(Collected data)
==*==

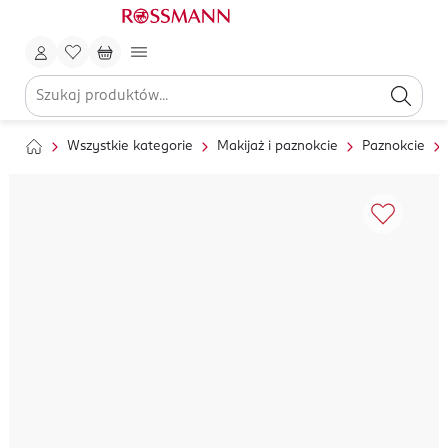
Wszystkie kategorie
Makijaż i paznokcie
Paznokcie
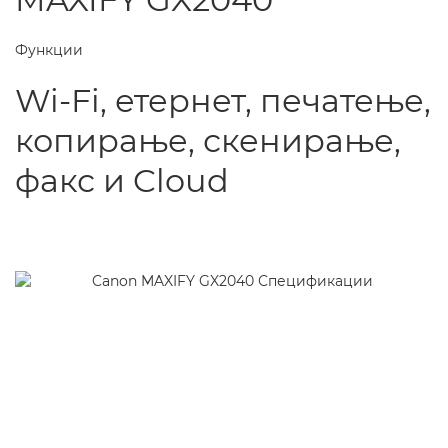
Функции
Wi-Fi, етернет, печатење,
копирање, скенирање,
факс и Cloud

==*==

▸ Work request: Leaving the pictures aside, repeat the data above exactly.

▸ Task output:
Wszystkie kategorie
Makijaż i paznokcie
Paznokcie
Функции
Wi-Fi, етернет, печатење,
копирање, скенирање,
факс и Cloud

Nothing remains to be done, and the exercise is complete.